Ainda o verbo bastar

Cumprimento-os por este belíssimo site de auxílio a tantos amantes da língua portuguesa. Quanto tenho usufruído dele!

Minha dúvida recai sobre o verbo bastar. Em muitas situações, mesmo quando o utilizamos como intransitivo, ele parece pedir um complemento. Exemplos:

a) «Bastou ela ir embora para ele voltar.»

b) «Bastou o sol surgir, que as ideias também nasceram.»

c) «Bastou que o meu pai falasse, e todos se manifestaram.»

Estão essas frases acima corretas? Pode-se usar o verbo bastar seguido da preposição para ou das conjunções que ou e?

Há exemplos parecidos no Aurélio, Houaiss e Luft (Dicionário Prático de Regência Verbal), mas nada muito esclarecedor.

Peço-lhes ajuda.

Resposta

O Ciberdúvidas agradece as suas palavras simpáticas!
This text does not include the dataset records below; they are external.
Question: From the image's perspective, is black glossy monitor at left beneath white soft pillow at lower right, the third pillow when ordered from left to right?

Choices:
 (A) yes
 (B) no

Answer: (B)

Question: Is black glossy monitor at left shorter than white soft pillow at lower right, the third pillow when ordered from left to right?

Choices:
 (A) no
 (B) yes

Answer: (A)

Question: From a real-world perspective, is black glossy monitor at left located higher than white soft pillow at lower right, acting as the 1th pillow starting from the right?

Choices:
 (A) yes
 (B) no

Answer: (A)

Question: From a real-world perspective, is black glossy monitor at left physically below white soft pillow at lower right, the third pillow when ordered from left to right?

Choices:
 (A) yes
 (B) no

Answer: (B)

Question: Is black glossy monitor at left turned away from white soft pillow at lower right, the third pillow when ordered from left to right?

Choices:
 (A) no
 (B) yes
Quanto aos exemplos que apresenta, são muito interessantes e, cada um deles, um verdadeiro desafio! Antes de mais, importa dizer que o verbo bastar é, frequentemente, construído com o sujeito posposto, como acontece nos exemplos que apresenta e que repito:

a) «Bastou ela ir embora para ele voltar.»
b) «Bastou o sol surgir, que as ideias também nasceram.»
c) «Bastou que o meu pai falasse, e todos se manifestaram.»
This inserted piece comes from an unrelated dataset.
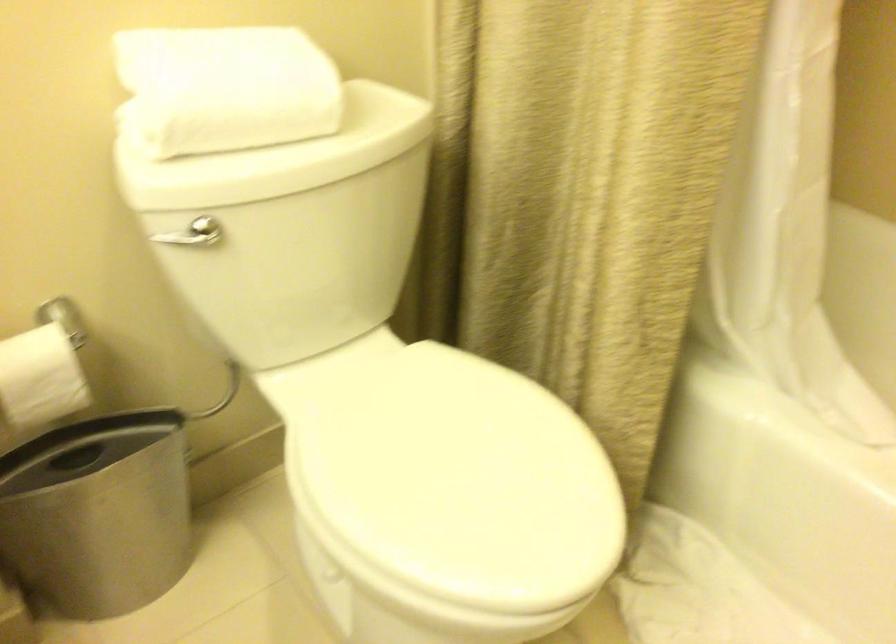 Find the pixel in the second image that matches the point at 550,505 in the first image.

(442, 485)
Do ponto de vista dos complementos que exige, o verbo pode ser:

Intransitivo, como no exemplo de Aurélio: «Não basta o prejuízo; há ainda por cima o sofrimento.»

Transitivo indirecto: «Basta-lhe o pouco que tem.»

Transitivo indirecto e oblíquo (ou seja, completado através de uma preposição, sem que o complemento assim formado possa ser considerado indirecto): «Pouco lhe bastará para esta viagem.» Este exemplo ilustra em Celso Luft, Dicionário Prático de Regência Verbal, 8.ª ed., São Paulo, 2002, o facto de o verbo ser transitivo indirecto, mas creio que o verbo só fica completo com o complemento introduzido pela preposição para.

Transitivo oblíquo: «Basta que ele o diga para eu acreditar.» Exemplo do Dicionário de Verbos e Regimes, de Francisco Fernandes, 44.ª ed., S. Paulo, Globo, 2003, onde se fala de transitivo relativo.

Na alínea b), o complemento do verbo é introduzido pela conjunção de valor final que equivalente a para que. De facto, tanto em a) como em b), o valor veiculado pelo complemento do verbo é o valor final, ou de fim. O exemplo c) é, dos três, o mais interessante, porque temos uma conjunção coordenativa copulativa na qual pressinto algum valor final também.

Partindo dos exemplos em apreço, poderemos dizer que o verbo bastar é extremamente rico no tipo de relações sintácticas que estabelece, mas nas quais prevalece em termos semânticos o valor de fim.

Com efeito, em a) estamos perante um complemento oblíquo, constituído por uma oração infinitiva final (como se estivéssemos perante uma oração subordinada adverbial); em b) temos de novo uma oração de valor final, introduzida por que (parecendo mesmo uma completiva…). Para culminar, em c) a relação sintáctica estabelecida é de coordenação, mas o valor continua a ser final, e as duas frases mantêm uma relação que não é de coordenação típica mas, sim, de subordinação.

Na prática, em todos os exemplos, o complemento poderia ser introduzido por uma conjunção final, que, todavia, não introduz uma oração subordinada adverbial, uma vez que ela é necessária para completar o sentido do verbo bastar, face ao qual desempenha a função de um complemento oblíquo:

a.1) «Bastou ela ir embora para ele voltar/que ele voltasse
b.1) «Bastou o sol surgir, para que as ideias também nascessem/para as ideias também nascerem
c.1) «Bastou que o meu pai falasse, para todos se manifestarem/que todos se manifestassem

Em síntese, sendo embora verdadeiros desafios de análise, considero as frases acima genialmente correctas.